As trevas têm importância grande na parte do medo e englobam uma gama de outros menos consigo. Aqui nota-se muitos medos geradores de tantas lendas que temos na época contemporânea nasceram lá nos séculos XV e XVI, como o curioso relato documentado por padres, e principalmente estes sobre animais, no caso lobos, que invadiam as cidades e devoravam as pessoas sem ao menos rasgares as roupas, uma ligação direta aos atuais lobisomens do nosso atual folclore literário e popular. Ligando as trevas, temos a peste, com a peste bubônica acompanha um grupo de doenças que foram epidêmicas em mais diversos momentos do ocidente.
O medo entra por uma parte mais voltada ao físico e a carne quando se aborda o tema das sedições. Os padres e as mulheres são temas abordados em especial, as sedições dos camponeses são relatadas e dialogadas com os relatos abordados, mas os fatos mais interessantes são o medo em volta da figura feminina, muito bem abordado revelando informações inusitadas e curiosas. As mulheres são chamadas, em uma parte do texto, de “metade subversiva da humanidade”, isto passa bem a ideia dos perigos que o feminino trazia. Não por coincidência que as bruxas e as feiticeiras eram por definição mulheres, o número de homens que eram acusados e julgados por tais práticas sempre foi, infinitamente menor.

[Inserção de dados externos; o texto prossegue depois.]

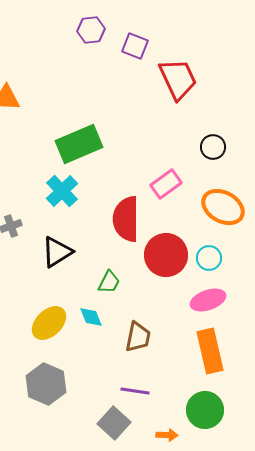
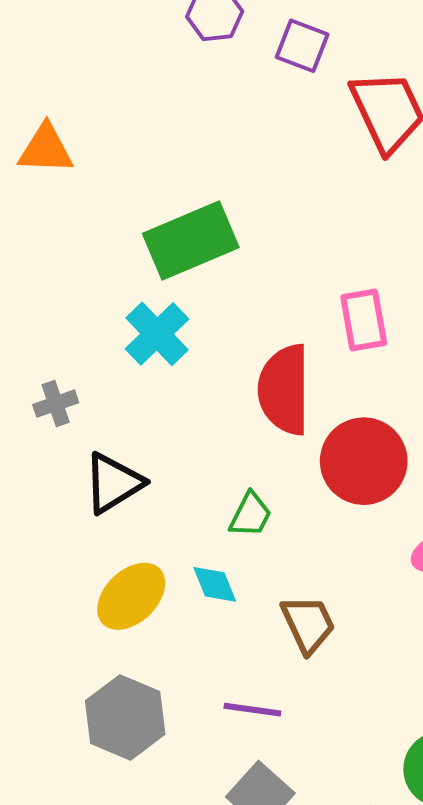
pink rectangle: (166, 184) -> (364, 320), turned -64
black triangle: (57, 252) -> (113, 483), moved
brown trapezoid: (138, 337) -> (308, 624), turned -36
purple line: (135, 391) -> (252, 710), moved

Seguindo na segunda parte do livro, temos os medos culturais e suas abordagens diversas, como se a própria cultura incentivasse o medo. A parte escatológica é fundamental nesta parte do argumento, abordando os medos que são guardados no coração que dos individuo independente da religião do indivíduo. O satã, judeus, pagãos, a morte, e todo tipo de medo ou receio que habita no coração do ser onde a única saída é a palavra de Deus. Mas um fator interessante é que somente Deus poderia resguardar seus “filhos” do poder do mau, já que o próprio Deus é incapaz de extirpar satã e todo o mau do mundo.
Feitiçaria não tarda a chegar, apesar de que todo o livro vai se pautando, principalmente quando envolvem as trevas e os lobos, em insinuar à frequente influência das forças da bruxaria e de feitiçaria no transcorrer do tempo. Interessante quanto citar bruxarias e feitiçaria é lembrar que inúmeras superstições e “simpatias” tem sua origem em costumes pagãos, tanto de outras religiões diversas quanto especificamente da religião judaica. A perseguição das práticas de bruxarias, e quaisquer costumes não cristãos, foram veementemente combatidos e a inquisição teve mão forte contra tais práticas. Mais para o final do livro, podemos encontrar uma tabela do número de execuções e a região que ocorreram no decorrer de algumas décadas. Muito importante dizer, que as “marés” de execuções costumavam mudar ao gosto de temporadas, como podemos perceber no texto. Sendo assim poderíamos até mesmo detectar possíveis crises religiosas ou adventos de outros problemas, sejam de ordem popular, de ordem nobre ou de demanda econômica, sempre tendo como “norte” este crescimento da ação religiosa de tempos em tempos.